FIG. 2 illustrates how multi-beam antenna array can cover entire sky wherein separate modules covering subdivided sectors. Plurality of multi-beam antenna array modules 202 simultaneous covering entire sky or area of observation wherein each separate module 201 covering subdivided space sector 202 by said directional antennas.

Antenna patterns of said directional antennas overlap in one or more directions for creating monopulse subarrays continuously covering subdivided sector of entire sky or area of observation. FIG. 3 illustrates how antenna patterns of directional antennas 301 in module can overlap in two-axis X, Y directions FIG. 3(a) and three-axis directions X, Y, Z FIG. 3(b).

First embodiment of multi-beam transceiver module with analog monopulse processor presented in FIG. 4. Each multi-beam transceiver module 401 comprising plurality of overlap directional antennas 402 coupled with transceivers arranged in different axis, for example X-axis transceivers 403, Y-axis transceiver 404, as shown in FIG. 4. Each directional antenna 402 coupled with separate transceiver channel consisting of receiving chain 405 and transmitting chain 406 with signal conditioning circuit including voltage or current limiters, anti-aliasing circuits, directional coupler 407 and software defined radio 408 (SDR) consisting analog-to-digital converters.

Each transceiver module also comprising analog monopulse processor 409 coupled by directional couplers to each receiving channels 405 for simultaneous multi-axis processing of receiving signals as ratio of amplitudes and/or phase shift of signals to decrease pointing error and one-iteration adapting to decrease media influence to receiving chain parameters by phase shift in set of neighboring directional antennas with overlap antenna patterns.

All transceiver channels connected by digital interface 410 to signal processor 411 and feed network 412. Feed network 412 connected by digital interface 410 arranged as universal serial bus (USB) or microwave and/or fiber optic waveguides to signal processor 411 with memory 413 for storing executable instructions and for separate processing of amplitudes, phases, frequency components shift of signals in transmitting and receiving chains. All transmitting, receiver chains, monopulse processor 409 and signal processor 411 are connected with synchronization means 414 by digital interface 410.
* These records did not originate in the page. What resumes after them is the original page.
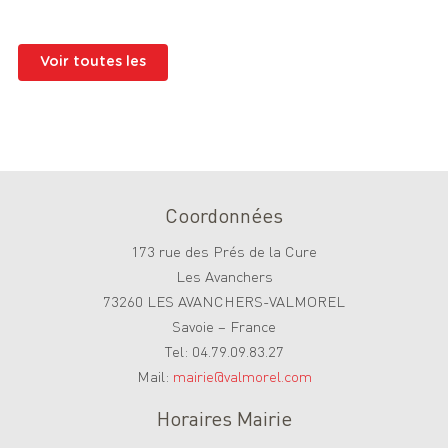
Voir toutes les
Coordonnées
173 rue des Prés de la Cure
Les Avanchers
73260 LES AVANCHERS-VALMOREL
Savoie – France
Tel: 04.79.09.83.27
Mail:
mairie@valmorel.com
Horaires Mairie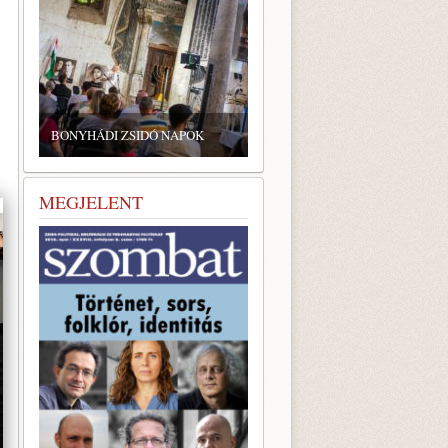
BONYHÁDI ZSIDÓ NAPOK
MEGJELENT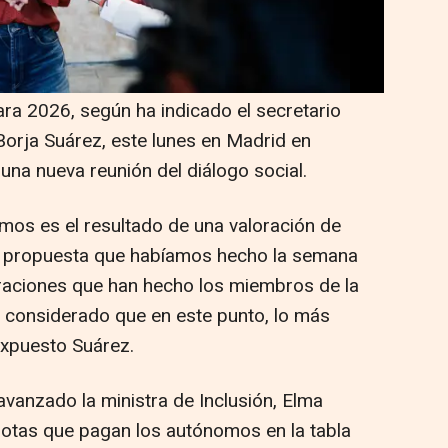
lateada por Seguridad Social busca unas
% de manera progresiva en los cuatro tramos
para 2026, según ha indicado el secretario
Borja Suárez, este lunes en Madrid en
una nueva reunión del diálogo social.
mos es el resultado de una valoración de
la propuesta que habíamos hecho la semana
aloraciones que han hecho los miembros de la
 considerado que en este punto, lo más
expuesto Suárez.
vanzado la ministra de Inclusión, Elma
uotas que pagan los autónomos en la tabla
Second embodiment of multi-beam transceiver module with digital monopulse processor presented in FIG. 5. Each multi-beam transceiver module 501 comprising plurality of overlap directional antennas 502 coupled with transceivers arranged in different axis, for example X-axis transceivers 503, Y-axis transceiver 504, as shown in FIG. 5. Each directional antenna 502 coupled with separate transceiver channel consisting of receiving chain 505 and transmitting chain 506 with signal conditioning circuit including voltage or current limiters, anti-aliasing circuits, and software defined radio 407 (SDR) consisting analog-to-digital converters and connected by digital interface 508 to signal processor 509 and feed network 510.

Signal processor 509 consisting monopulse processor 511 for simultaneous multi-axis processing of all receiving signals as ratio of amplitudes and/or phase shift of signals to decrease pointing error and one-iteration adapting to decrease media influence to receiving chain parameters by phase shift in set of neighboring directional antennas with overlap antenna patterns.

Feed network 510 connected by digital interface 508 arranged as universal serial bus (USB) or microwave and/or fiber optic waveguides to signal processor 509 with memory 512 for storing executable instructions and for separate processing of amplitudes, phases, frequency components shift of signals in transmitting and receiving chains. All transmitting, receiver chains and signal processor 509 are connected with synchronization means 513 by digital interface 508.

Plurality of multi-beam antenna array modules can be distributed by some order on carrier/satellite, vehicle or distributed between swarm or constellation of carriers/satellites to cover entire sky or area of observation.

Multi-beam antenna array module consisting transmitting and receiving chains and signal processor can be arranged for simultaneous transmitting, receiving, and processing signals on a few different frequencies (multi-frequency signals) and comprising corresponding arranged directional antennas, anti-aliasing circuits and filtering means in each transmitter and receiving chain.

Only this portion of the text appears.